Canoll told the Aviation Subcommittee, “ALPA recognizes that UAS can allow us to perform certain tasks more efficiently and safely than conventional aircraft. We also understand the value of advancing America’s competiveness in these technologies.” But Canoll asserted, “That said, ALPA’s overarching concern is one of safety.”

New UAS Task Force to Develop Recommendations by November 20

On October 19, U.S. Department of Transportation (DOT) Secretary Anthony Foxx and FAA Administrator Michael Huerta announced the creation of a task force to develop recommendations for an unmanned aircraft system (UAS) registration process.

The task force—which ALPA will be a part of—will be composed of 25 to 30 diverse representatives from the UAS and manned aviation industries, the federal government, and other stakeholders. 

The group will develop recommendations by November 20 and advise the DOT on which aircraft should be exempt from registration due to a low safety risk, including toys and certain other small UAS. The task force also will explore options for a streamlined system that would make registration less burdensome for commercial UAS operators.

“ALPA fully supports Secretary Foxx’s decision to create a task force that will recommend procedures and policy for creating a national registration database for all UAS,” said Capt. Tim Canoll, ALPA’s president. “This simple and necessary tactic will not only allow authorities to immediately identify the owner, but it will also drive home the serious nature of operating these UAS.

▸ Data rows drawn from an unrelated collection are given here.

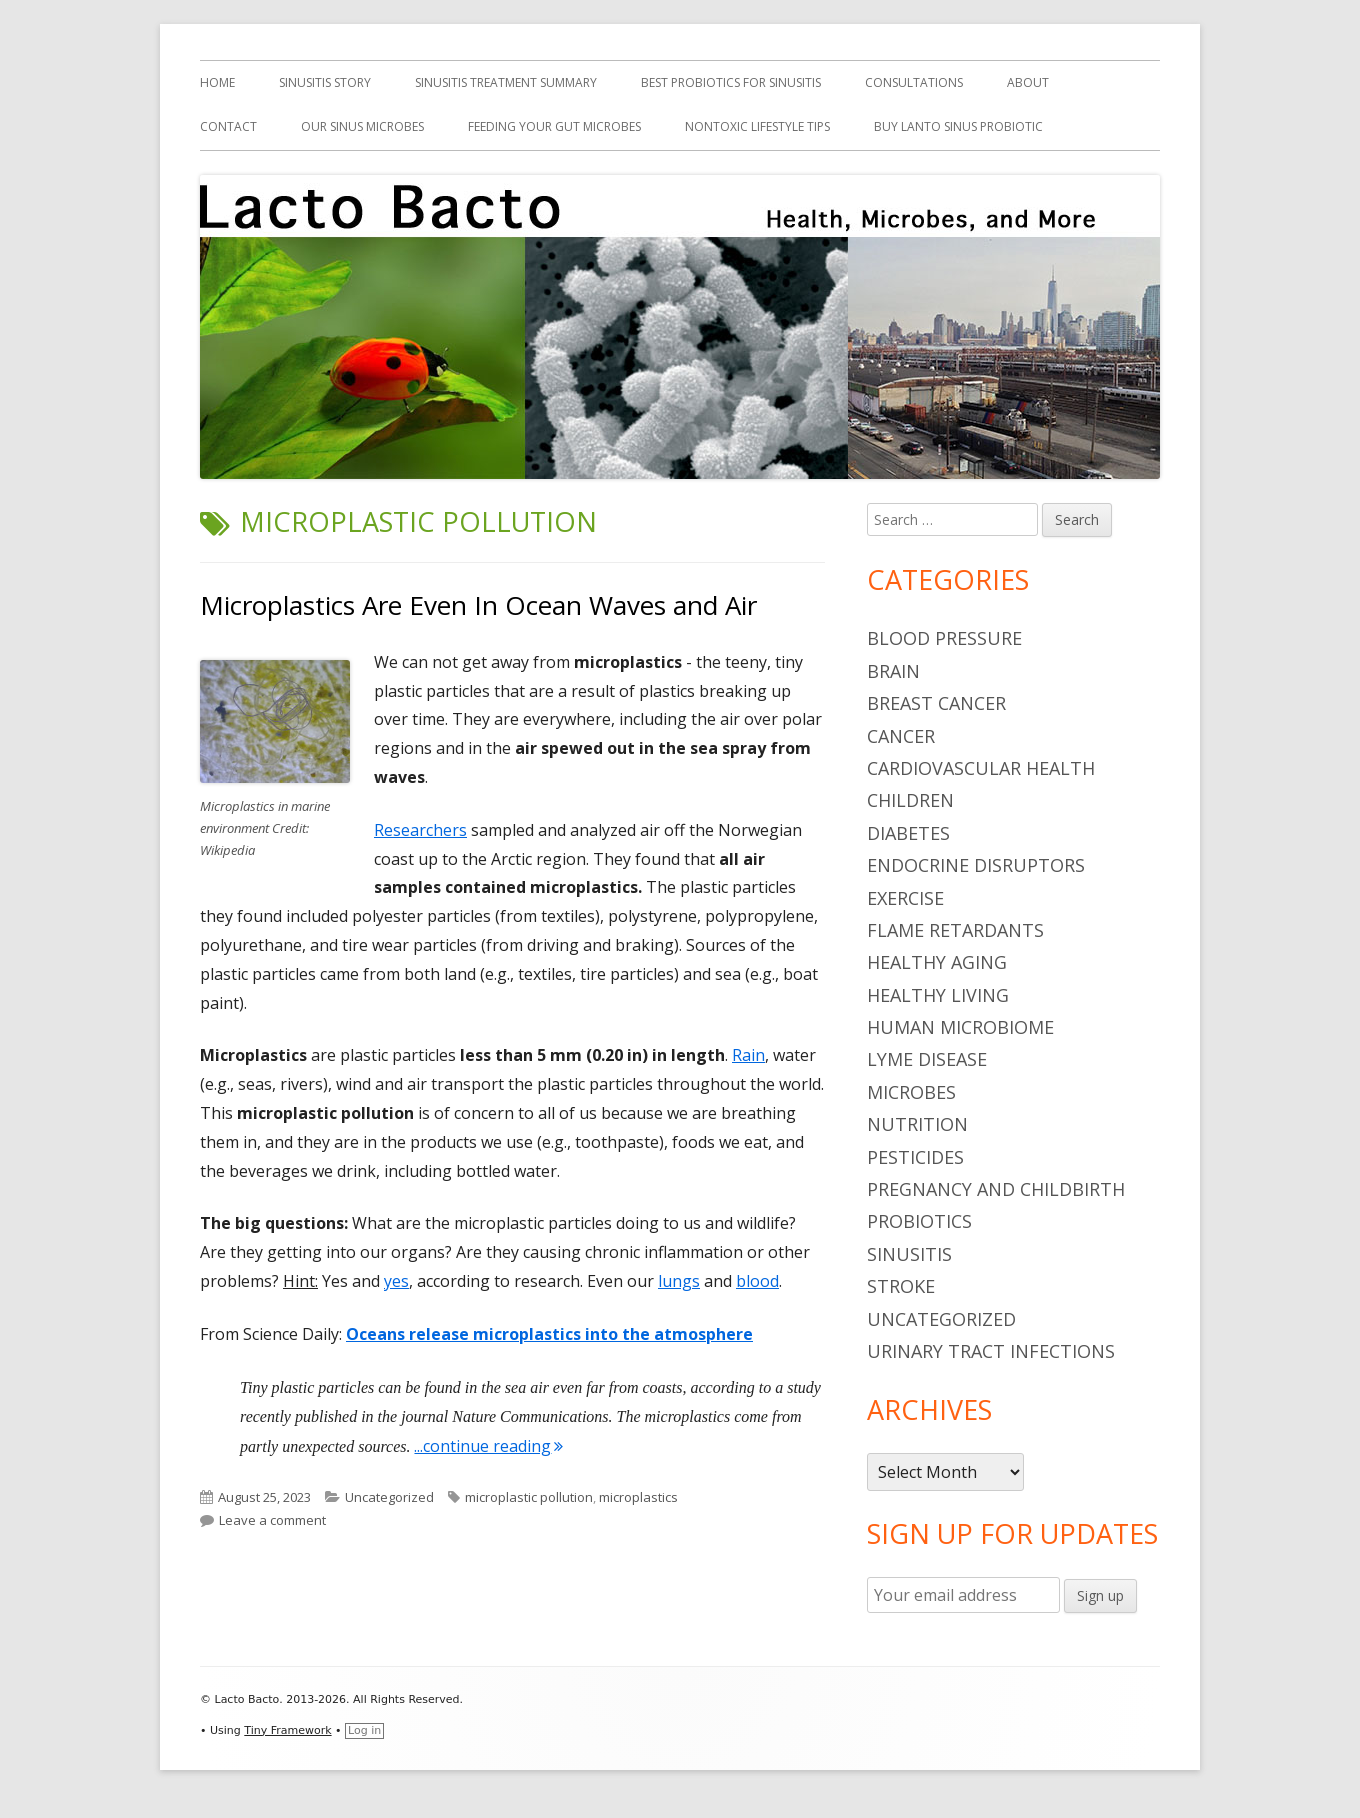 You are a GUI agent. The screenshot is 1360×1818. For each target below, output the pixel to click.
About (1028, 82)
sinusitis (909, 1254)
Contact (228, 126)
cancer (901, 736)
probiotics (919, 1221)
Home (217, 82)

“The FAA’s task force is certainly a step in the right direction—but we also need timely decisions. There is an anticipated sale of one million UAS during this year’s holiday season. This news comes on the heels of hundreds of FAA reports from pilots on UAS encounters. With all of these safety concerns in mind, the Air Line Pilots Association is ready to engage in discussion with its counterparts and assist this task force in developing the procedures necessary to ensure we maintain the highest levels of safety for our aviation system.”

Next Up

As this issue went to press, Capt. Tim Canoll, ALPA’s president, was scheduled to testify on October 28 before the U.S. Senate Appropriations Subcommittee on Transportation, Housing and Urban Development, and Related Agencies regarding unmanned aircraft systems and the steps being taken to successfully integrate this new technology into the U.S. national airspace system.

This article is from the November 2015 issue of Air Line Pilot magazine, the Official Journal of the Air Line Pilots Association, International—a monthly publication for all ALPA members.